#### Data records
+---+

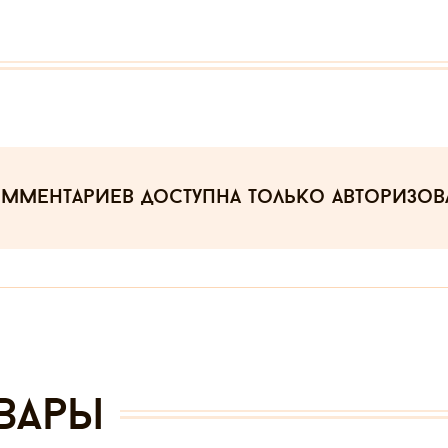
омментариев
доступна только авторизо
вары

+---+

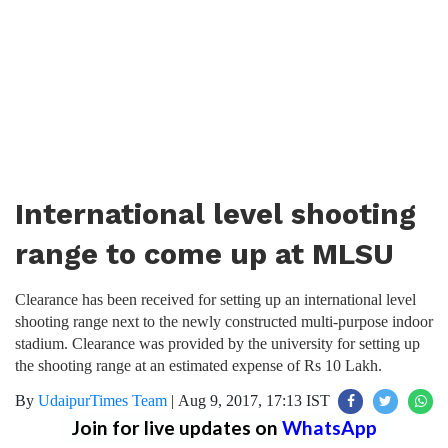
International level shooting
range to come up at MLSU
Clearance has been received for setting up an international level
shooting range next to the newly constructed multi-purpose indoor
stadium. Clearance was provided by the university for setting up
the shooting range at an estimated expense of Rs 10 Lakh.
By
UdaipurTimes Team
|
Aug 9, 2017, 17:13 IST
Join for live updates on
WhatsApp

+---+

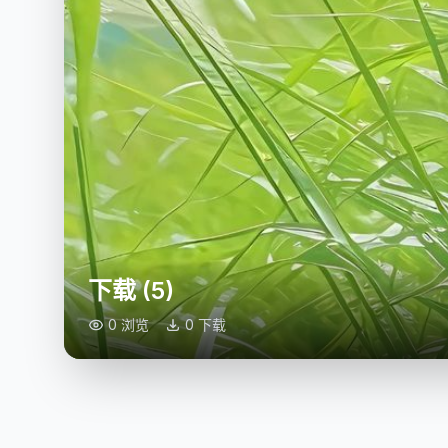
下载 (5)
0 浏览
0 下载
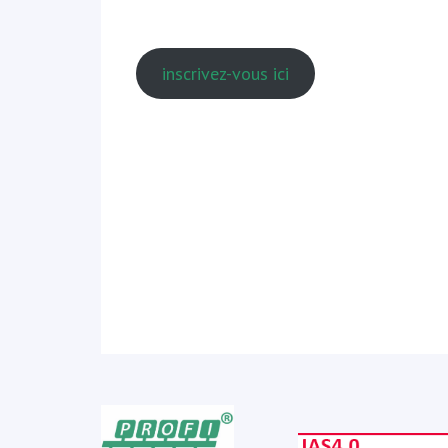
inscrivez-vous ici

+---+

#### Work to be completed
Where a line of the entries contains the word "level", copy that line.

#### Response to this exercise
International level shooting
Clearance has been received for setting up an international level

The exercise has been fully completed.